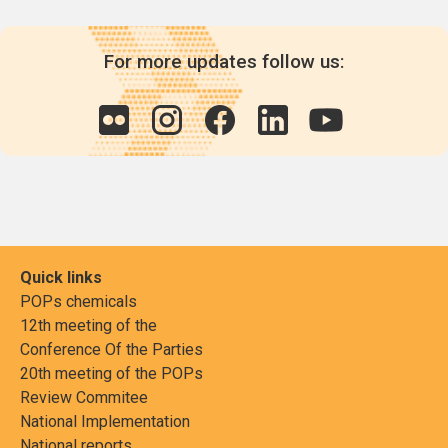
For more updates follow us:
Quick links
POPs chemicals
12th meeting of the
Conference Of the Parties
20th meeting of the POPs
Review Commitee
National Implementation
National reports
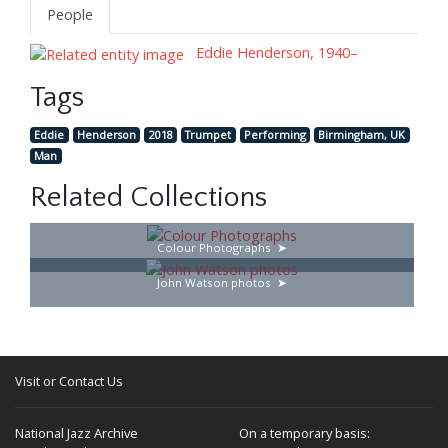
People
Eddie Henderson, 1940–
Tags
Eddie
Henderson
2018
Trumpet
Performing
Birmingham, UK
Man
Related Collections
Colour Photographs
John Watson photos
Visit or Contact Us
National Jazz Archive
On a temporary basis:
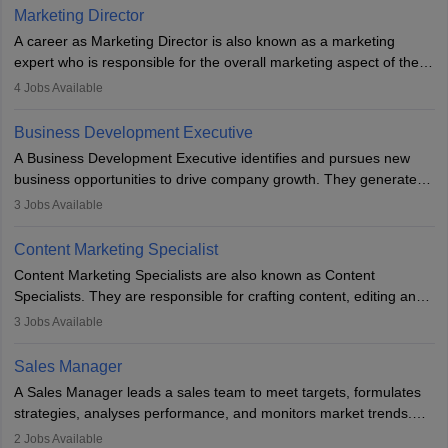
Marketing Director
A career as Marketing Director is also known as a marketing
expert who is responsible for the overall marketing aspect of the
company. He or she oversees plans and develops the company's
4
Jobs Available
budget. The marketing Director collaborates with the business
team to plan and develop the marketing and branding strategies
Business Development Executive
for the company's products or services.
A Business Development Executive identifies and pursues new
business opportunities to drive company growth. They generate
leads, build client relationships, develop sales strategies, and
3
Jobs Available
analyse market trends. Collaborating with internal teams, they aim
to meet sales targets. With experience, they can advance to
Content Marketing Specialist
managerial roles, playing a key role in expanding the company’s
Content Marketing Specialists are also known as Content
market presence and revenue.
Specialists. They are responsible for crafting content, editing and
developing it to meet the requirements of digital marketing
3
Jobs Available
campaigns. To ensure that the material created is consistent with
the overall aims of a digital marketing campaign, content
Sales Manager
marketing specialists work closely with SEO and digital marketing
A Sales Manager leads a sales team to meet targets, formulates
professionals.
strategies, analyses performance, and monitors market trends.
They typically hold a degree in management or related fields, with
2
Jobs Available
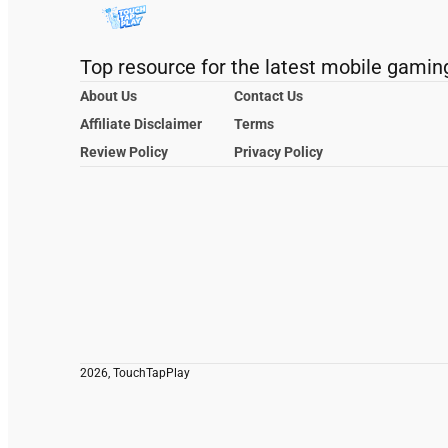
Top resource for the latest mobile gamin
About Us
Contact Us
Affiliate Disclaimer
Terms
Review Policy
Privacy Policy
2026, TouchTapPlay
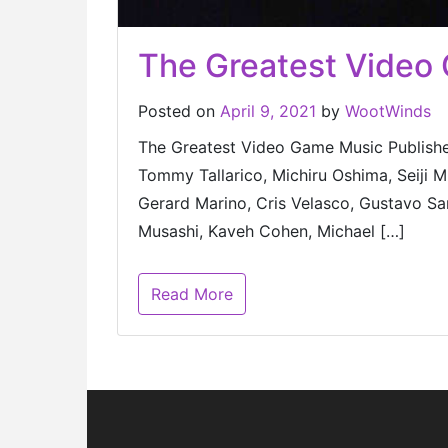
The Greatest Video
Posted on
April 9, 2021
by
WootWinds
The Greatest Video Game Music Published
Tommy Tallarico, Michiru Oshima, Seiji
Gerard Marino, Cris Velasco, Gustavo San
Musashi, Kaveh Cohen, Michael […]
Read More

----------------

TASK DETAILS: Restate each entry exactly, omitting pictures.

EXERCISE ANSWER:
For more updates follow us:
Quick links
POPs chemicals
12th meeting of the
Conference Of the Parties
20th meeting of the POPs
Review Commitee
National Implementation
National reports
People
Eddie Henderson, 1940–
Tags
Eddie
Henderson
2018
Trumpet
Performing
Birmingham, UK
Man
Related Collections
Colour Photographs
John Watson photos
Visit or Contact Us
National Jazz Archive
On a temporary basis:
Marketing Director
A career as Marketing Director is also known as a marketing
expert who is responsible for the overall marketing aspect of the
company. He or she oversees plans and develops the company's
4
Jobs Available
budget. The marketing Director collaborates with the business
team to plan and develop the marketing and branding strategies
Business Development Executive
for the company's products or services.
A Business Development Executive identifies and pursues new
business opportunities to drive company growth. They generate
leads, build client relationships, develop sales strategies, and
3
Jobs Available
analyse market trends. Collaborating with internal teams, they aim
to meet sales targets. With experience, they can advance to
Content Marketing Specialist
managerial roles, playing a key role in expanding the company’s
Content Marketing Specialists are also known as Content
market presence and revenue.
Specialists. They are responsible for crafting content, editing and
developing it to meet the requirements of digital marketing
3
Jobs Available
campaigns. To ensure that the material created is consistent with
the overall aims of a digital marketing campaign, content
Sales Manager
marketing specialists work closely with SEO and digital marketing
A Sales Manager leads a sales team to meet targets, formulates
professionals.
strategies, analyses performance, and monitors market trends.
They typically hold a degree in management or related fields, with
2
Jobs Available
Top resource for the latest mobile gamin
About Us
Contact Us
Affiliate Disclaimer
Terms
Review Policy
Privacy Policy
2026, TouchTapPlay
The Greatest Video
Posted on
April 9, 2021
by
WootWinds
The Greatest Video Game Music Published
Tommy Tallarico, Michiru Oshima, Seiji
Gerard Marino, Cris Velasco, Gustavo San
Musashi, Kaveh Cohen, Michael […]
Read More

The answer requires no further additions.